Open
Description
Describe the bug
Level Zero adapter segfaults if older intel-level-zero-gpu is installed but not device is available.
To reproduce
Command output omitted for readability where not relevant:
$ docker run --it debian:trixie
# cd
# apt update
# apt install -y build-essential cmake git libhwloc-dev ninja-build python3 spirv-tools
# git clone --depth 1 --single-branch https://github.com/intel/llvm
# cd llvm
# python3 buildbot/configure.py
# cd build
# ninja
# LD_LIBRARY_PATH=lib bin/sycl-ls
No platforms found - run with '--verbose' to get more details.
# apt install -y wget
# wget https://github.com/intel/intel-graphics-compiler/releases/download/igc-1.0.15770.11/intel-igc-core_1.0.15770.11_amd64.deb https://github.com/intel/compute-runtime/releases/download/23.52.28202.14/intel-level-zero-gpu_1.3.28202.14_amd64.deb
# apt install -y ./intel-level-zero-gpu_1.3.28202.14_amd64.deb ./intel-igc-core_1.0.15770.11_amd64.deb
# LD_LIBRARY_PATH=lib bin/sycl-ls
Segmentation fault (core dumped)
Environment
- OS: Linux
- Target device and vendor: N/A
- DPC++ version: 732a9ce
- Dependencies version: [e.g. the output of
sycl-ls --verbose
]
<LOADER>[INFO]: The adapter 'libur_adapter_level_zero_v2.so.0' is skipped because UR_LOADER_USE_LEVEL_ZERO_V2 or SYCL_UR_USE_LEVEL_ZERO_V2 is not set.
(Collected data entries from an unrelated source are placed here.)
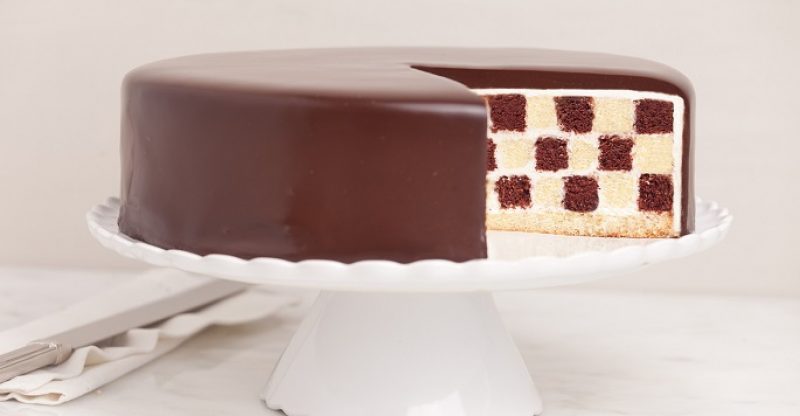 This screenshot has width=800, height=416. Identify the location of cloth napkin. (110, 370). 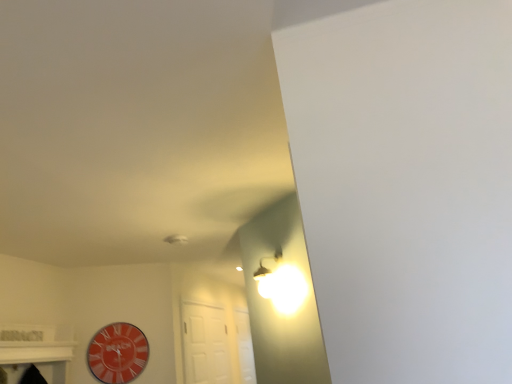 Question: Is orange glossy clock at lower left not inside white matte door at center?

Choices:
 (A) no
 (B) yes

Answer: (B)

Question: From the image's perspective, is orange glossy clock at lower left located beneath white matte door at center?

Choices:
 (A) no
 (B) yes

Answer: (A)

Question: Is orange glossy clock at lower left positioned with its back to white matte door at center?

Choices:
 (A) yes
 (B) no

Answer: (B)

Question: From the image's perspective, is orange glossy clock at lower left on top of white matte door at center?

Choices:
 (A) yes
 (B) no

Answer: (A)

Question: Is orange glossy clock at lower left to the left of white matte door at center from the viewer's perspective?

Choices:
 (A) yes
 (B) no

Answer: (A)

Question: Does orange glossy clock at lower left have a larger size compared to white matte door at center?

Choices:
 (A) yes
 (B) no

Answer: (B)

Question: Is white matte door at center thinner than orange glossy clock at lower left?

Choices:
 (A) yes
 (B) no

Answer: (B)

Question: Is orange glossy clock at lower left inside white matte door at center?

Choices:
 (A) no
 (B) yes

Answer: (A)

Question: Considering the relative sizes of white matte door at center and orange glossy clock at lower left in the image provided, is white matte door at center smaller than orange glossy clock at lower left?

Choices:
 (A) yes
 (B) no

Answer: (B)

Question: Does white matte door at center come behind orange glossy clock at lower left?

Choices:
 (A) no
 (B) yes

Answer: (B)

Question: Could you tell me if white matte door at center is turned towards orange glossy clock at lower left?

Choices:
 (A) no
 (B) yes

Answer: (A)

Question: Is white matte door at center in front of orange glossy clock at lower left?

Choices:
 (A) no
 (B) yes

Answer: (A)

Question: Considering the positions of orange glossy clock at lower left and white matte door at center in the image, is orange glossy clock at lower left bigger or smaller than white matte door at center?

Choices:
 (A) small
 (B) big

Answer: (A) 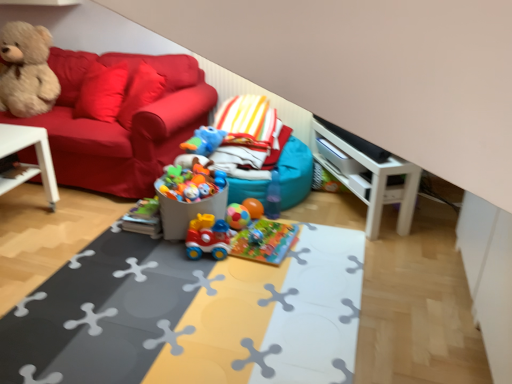 This screenshot has height=384, width=512. Identify the location of rubber ball at center, marked as the 3th toy in a top-to-bottom arrangement. (244, 213).

The width and height of the screenshot is (512, 384). Describe the element at coordinates (261, 152) in the screenshot. I see `teal fabric bean bag at center` at that location.

From the picture: In order to face white plastic table at left, which is the 1th table in left-to-right order, should I rotate leftwards or rightwards?

You should look left and rotate roughly 32.122 degrees.

This screenshot has width=512, height=384. Describe the element at coordinates (28, 164) in the screenshot. I see `white plastic table at left, which is the 1th table in left-to-right order` at that location.

The image size is (512, 384). I want to click on rubber ball at center, marked as the 2th toy in a bottom-to-top arrangement, so click(244, 213).

Is rubber ball at center, marked as the 2th toy in a bottom-to-top arrangement, outside of fluffy beige teddy bear at upper left?

Yes, rubber ball at center, marked as the 2th toy in a bottom-to-top arrangement, is outside of fluffy beige teddy bear at upper left.

Who is bigger, rubber ball at center, marked as the 3th toy in a top-to-bottom arrangement, or fluffy beige teddy bear at upper left?

With larger size is fluffy beige teddy bear at upper left.

Does rubber ball at center, marked as the 3th toy in a top-to-bottom arrangement, have a lesser width compared to fluffy beige teddy bear at upper left?

Indeed, rubber ball at center, marked as the 3th toy in a top-to-bottom arrangement, has a lesser width compared to fluffy beige teddy bear at upper left.

Is rubber ball at center, marked as the 3th toy in a top-to-bottom arrangement, positioned with its back to fluffy beige teddy bear at upper left?

No, rubber ball at center, marked as the 3th toy in a top-to-bottom arrangement, is not facing the opposite direction of fluffy beige teddy bear at upper left.

Where is `the 2nd toy counting from the left of the white glossy entertainment center at right`? This screenshot has height=384, width=512. the 2nd toy counting from the left of the white glossy entertainment center at right is located at coordinates (244, 213).

Who is taller, rubber ball at center, marked as the 3th toy in a top-to-bottom arrangement, or white glossy entertainment center at right?

white glossy entertainment center at right is taller.

From the image's perspective, would you say rubber ball at center, marked as the 3th toy in a top-to-bottom arrangement, is shown under white glossy entertainment center at right?

Indeed, from the image's perspective, rubber ball at center, marked as the 3th toy in a top-to-bottom arrangement, is shown beneath white glossy entertainment center at right.

Considering the points (234, 212) and (374, 179), which point is behind, point (234, 212) or point (374, 179)?

The point (234, 212) is farther.

Can you tell me how much rubberized plastic toy train at center, the 4th toy from the top, and rubberized multicolored balls at center, the 3th toy in the bottom-to-top sequence, differ in facing direction?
<LOADER>[INFO]: failed to load adapter 'libur_adapter_cuda.so.0' with error: libur_adapter_cuda.so.0: cannot open shared object file: No such file or directory
<LOADER>[INFO]: failed to load adapter '/root/llvm/build/lib/libur_adapter_cuda.so.0' with error: /root/llvm/build/lib/libur_adapter_cuda.so.0: cannot open shared object file: No such file or directory
<LOADER>[INFO]: failed to load adapter 'libur_adapter_hip.so.0' with error: libur_adapter_hip.so.0: cannot open shared object file: No such file or directory
<LOADER>[INFO]: failed to load adapter '/root/llvm/build/lib/libur_adapter_hip.so.0' with error: /root/llvm/build/lib/libur_adapter_hip.so.0: cannot open shared object file: No such file or directory
<LOADER>[INFO]: loaded adapter 0x0x557496a1a560 (libur_adapter_level_zero.so.0) from lib/libur_adapter_level_zero.so.0
<LOADER>[INFO]: failed to load adapter 'libur_adapter_native_cpu.so.0' with error: libur_adapter_native_cpu.so.0: cannot open shared object file: No such file or directory
<LOADER>[INFO]: failed to load adapter '/root/llvm/build/lib/libur_adapter_native_cpu.so.0' with error: /root/llvm/build/lib/libur_adapter_native_cpu.so.0: cannot open shared object file: No such file or directory
<LOADER>[INFO]: failed to load adapter 'libur_adapter_offload.so.0' with error: libur_adapter_offload.so.0: cannot open shared object file: No such file or directory
<LOADER>[INFO]: failed to load adapter '/root/llvm/build/lib/libur_adapter_offload.so.0' with error: /root/llvm/build/lib/libur_adapter_offload.so.0: cannot open shared object file: No such file or directory
<LOADER>[INFO]: loaded adapter 0x0x557496a1f130 (libur_adapter_opencl.so.0) from lib/libur_adapter_opencl.so.0
Segmentation fault (core dumped)
Additional context
libur_adapter_level_zero.so
and sycl-ls
are fine with there being no devices in principle, but as soon as libze_intel_gpu.so.1
is installed, an attempt is made to load it and then get rid of the driver when no devices are seen, but that goes wrong.